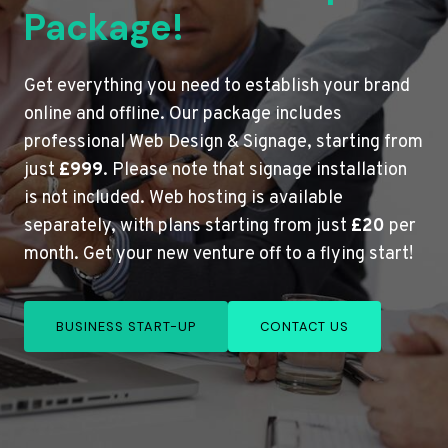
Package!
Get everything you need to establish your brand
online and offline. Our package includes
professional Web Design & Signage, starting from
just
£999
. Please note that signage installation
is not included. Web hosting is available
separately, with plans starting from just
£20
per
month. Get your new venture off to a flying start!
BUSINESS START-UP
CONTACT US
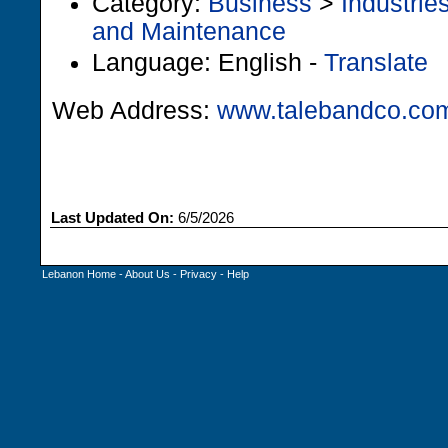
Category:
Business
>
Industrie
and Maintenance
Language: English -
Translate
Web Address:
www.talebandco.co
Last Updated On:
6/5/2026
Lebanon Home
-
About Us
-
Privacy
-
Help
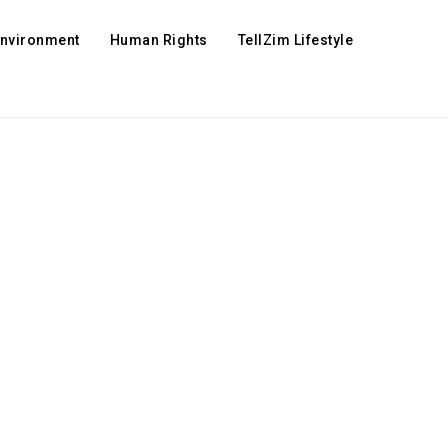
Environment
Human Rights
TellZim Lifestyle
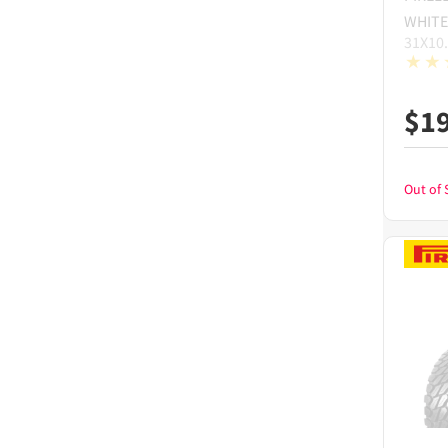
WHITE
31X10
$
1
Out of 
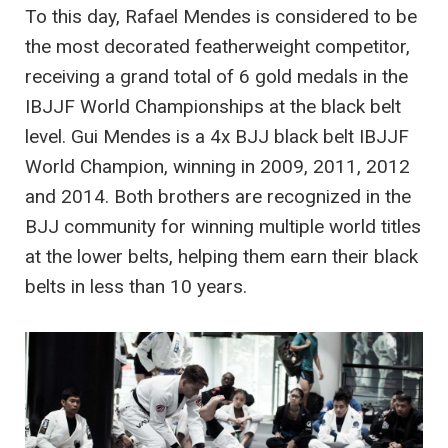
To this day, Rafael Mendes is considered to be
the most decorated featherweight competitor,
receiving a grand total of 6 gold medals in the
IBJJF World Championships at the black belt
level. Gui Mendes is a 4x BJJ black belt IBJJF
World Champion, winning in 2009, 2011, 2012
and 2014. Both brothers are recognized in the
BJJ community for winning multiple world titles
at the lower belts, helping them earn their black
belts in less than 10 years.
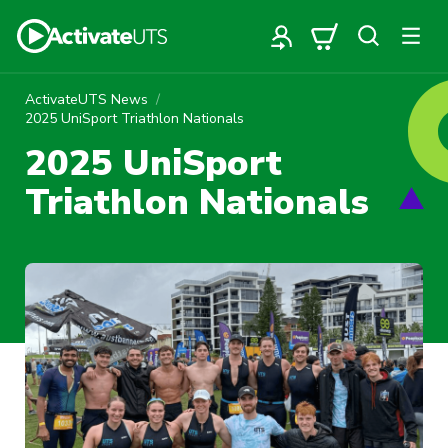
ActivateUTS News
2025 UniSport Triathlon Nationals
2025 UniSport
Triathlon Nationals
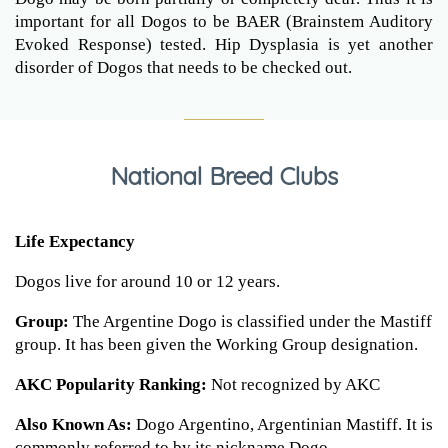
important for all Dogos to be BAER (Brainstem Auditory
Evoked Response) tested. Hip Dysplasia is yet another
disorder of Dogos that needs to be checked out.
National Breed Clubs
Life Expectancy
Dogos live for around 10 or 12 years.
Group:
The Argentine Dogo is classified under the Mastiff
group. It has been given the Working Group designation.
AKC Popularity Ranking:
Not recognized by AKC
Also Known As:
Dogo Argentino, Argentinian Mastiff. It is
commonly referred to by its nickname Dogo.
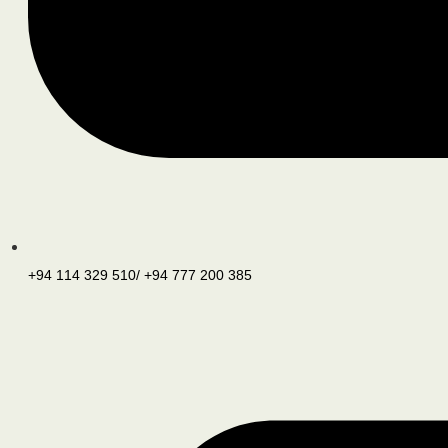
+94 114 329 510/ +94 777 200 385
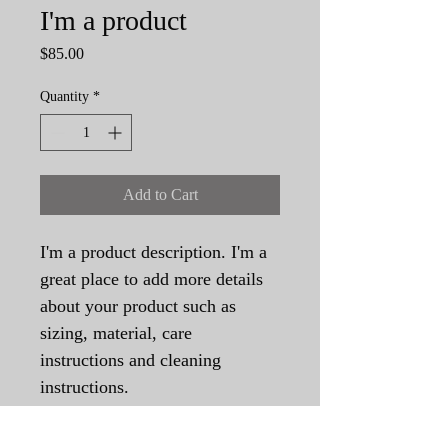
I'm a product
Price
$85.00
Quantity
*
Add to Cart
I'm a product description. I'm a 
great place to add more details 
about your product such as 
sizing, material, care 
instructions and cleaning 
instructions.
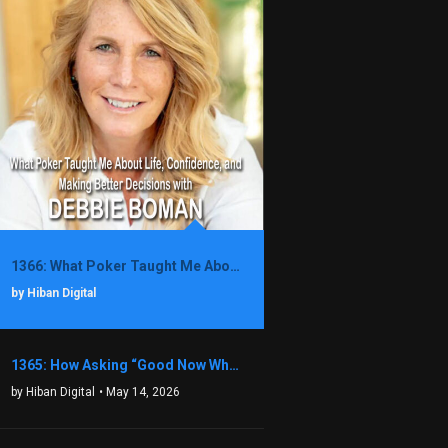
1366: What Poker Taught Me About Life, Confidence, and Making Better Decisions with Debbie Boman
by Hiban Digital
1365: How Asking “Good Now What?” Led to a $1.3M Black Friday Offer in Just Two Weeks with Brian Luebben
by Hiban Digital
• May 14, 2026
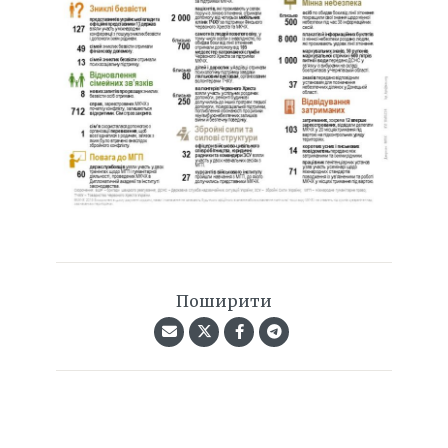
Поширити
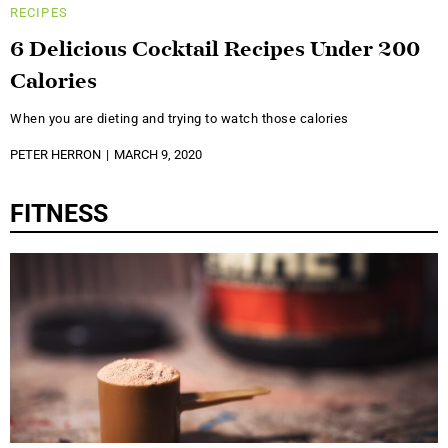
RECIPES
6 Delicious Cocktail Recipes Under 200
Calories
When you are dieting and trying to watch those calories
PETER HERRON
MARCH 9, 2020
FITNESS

————————

## What is being asked
Across the listing, count every line with "Triathlon" in it and give the number only.

## Solution to the exercise
2